[dmd-internals] test failures

Jonathan M Davis jmdavisProg at gmx.com
Fri May 20 00:36:45 PDT 2011


On 2011-05-20 00:16, Don Clugston wrote:
> On 19 May 2011 17:54, Robert <robert at octarineparrot.com> wrote:
> > On 19 May 2011 12:45, Steve Schveighoffer <schveiguy at yahoo.com> wrote:
> >> How is this related to the size of std.datetime?  It's pretty clear the
> >> failure is on line 842.
> >> 
> >> Just isolate that line and its related setup, and you should find the
> >> minimal test case.  Or am I missing something?
> 
> The "related setup" is the problem. It's scattered all through the file.
> 
> > I believe the issue isn't std.datetime directly, but it takes time to
> > narrow down a testcase from a 30kLoC file, even if you know the exact
> > line that's failing!
> 
> Apart from the size, a particular problem with std.datetime is that it
> has unittests _inside_ struct declarations.
> This makes the code practically unreadable, especially since those
> unittests are enormous, and it makes bisection a very painful, manual
> process. 30K lines with only a few blocks of unittests wouldn't be a
> problem.
> 
> Previously, that single module has cost me at least twenty hours of
> time in bisecting bugs. I've spent a couple of hours on reducing down
> this bug already, and I'm still many hours away from a reduced test
> case. I find this extremely frustrating, since intrinsically it's a
> very simple module. Basically, it's unmaintainable code.

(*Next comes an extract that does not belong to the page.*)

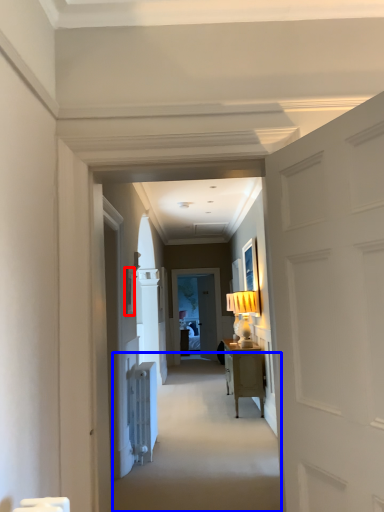 Question: Which of the following is the farthest to the observer, picture frame (highlighted by a red box) or path (highlighted by a blue box)?

Choices:
 (A) picture frame
 (B) path

Answer: (A) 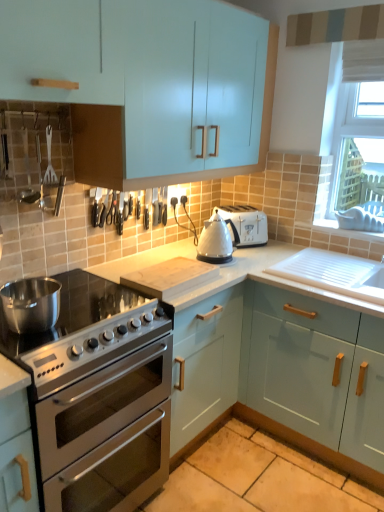 I want to click on free space in front of white glossy kettle at center, the second appliance ordered from the bottom, so click(228, 270).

Then what would improve it for you? I'm in the midst of reworking the unit 
tests, which will reduced the number of lines of code that they take up, but 
the tests due ensure that the code stays valid when changes are made. They're 
also far more maintainable when they're right next to what they're testing 
than when they're completely separate from what they're testing, though that 
does tend to separate the functions from each other. Searching and hopping to 
matching braces deals with that pretty well overall though - at least for me. 
If you want the unit tests to all be disabled, then just remove the line

    version = testStdDateTime;

(which is currently line# 143), and then you can enable unit tests that you 
care about individually by removing the version declaration in front of them. 
So, it's easy to stop the unit tests from being compiled in and only compile 
in those that you care about (if any).

Other than reducing the number of lines of codes of the unit tests (which I'm 
in the middle of, though it was partially done for this last release), what 
would help you when have to deal with std.datetime for fixing compiler bugs?